The fast-tracking of medical transition appears to be the protocol in place at many of Canada’s gender clinics, with parents and some detransitioners expressing surprise and shock that medical transition is being offered as the 1st line of treatment. The sharp drop-off in referrals in Sweden corresponded to the realization by parents and General Practitioners that sending children to a gender clinic would not necessarily provide them with additional assessment or services, but rather put them on a fast-track to puberty blockers and cross-sex hormones.
The experience in Sweden, and corresponding similarities in Canada, points to a significant gap in assessment and services for trans-identified youth to ensure that their long term physical and mental well-being is prioritized over and above a quick fix of puberty blockers and cross-sex hormones. Research indicates youth become trapped in a one-way medical path as almost 98% who are prescribed puberty blockers proceed with medical transition even when there is no evidence of long-term benefits.

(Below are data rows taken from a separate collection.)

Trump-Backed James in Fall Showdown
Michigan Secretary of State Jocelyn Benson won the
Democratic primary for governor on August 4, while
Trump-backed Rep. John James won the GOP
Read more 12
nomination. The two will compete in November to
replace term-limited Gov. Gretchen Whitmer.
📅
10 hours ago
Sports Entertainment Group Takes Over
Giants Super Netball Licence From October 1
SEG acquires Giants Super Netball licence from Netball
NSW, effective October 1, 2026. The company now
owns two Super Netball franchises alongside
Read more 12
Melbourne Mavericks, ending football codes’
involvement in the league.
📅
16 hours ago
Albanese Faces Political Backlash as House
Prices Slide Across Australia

Further, suicide risk is often used as the rationale for easy access to medical transition for trans-identified children and adults. Pro-transition advocates consider the need for assessments and screening to be dehumanizing and unnecessary. Clearly, the data from the Swedish NBHW does not support this position. People who commit suicide have an underlying mental illness that requires expert treatment and care. It would be medically negligent to avoid psychiatric assessment and/or deny corresponding psychological services to provide treatment for this population where the risk of suicide is elevated due to these comorbidities.
It will be very interesting to see how the official clinical guidelines in Sweden take shape and evolve over the next 2 years.
When will Canada start asking questions like Sweden?